The task -> Apart from the pictures, every record here must be copied word for word.

Collected data:
++++++++++

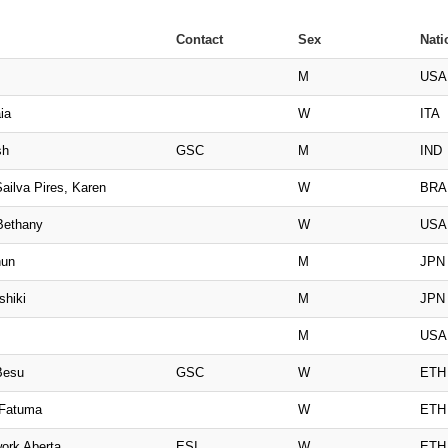
Contact
Sex
Nati
M
USA
ia
W
ITA
sh
GSC
M
IND
ailva Pires, Karen
W
BRA
Bethany
W
USA
hun
M
JPN
shiki
M
JPN
M
USA
Besu
GSC
W
ETH
 Fatuma
W
ETH
ork Aberta
ESI
W
ETH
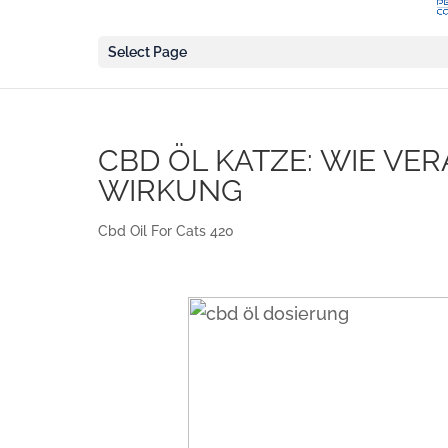
Select Page
CBD ÖL KATZE: WIE VE
WIRKUNG
Cbd Oil For Cats 420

++++++++++

Output ->
Contact
Sex
Nati
M
USA
ia
W
ITA
sh
GSC
M
IND
ailva Pires, Karen
W
BRA
Bethany
W
USA
hun
M
JPN
shiki
M
JPN
M
USA
Besu
GSC
W
ETH
 Fatuma
W
ETH
ork Aberta
ESI
W
ETH
Select Page
CBD ÖL KATZE: WIE VE
WIRKUNG
Cbd Oil For Cats 420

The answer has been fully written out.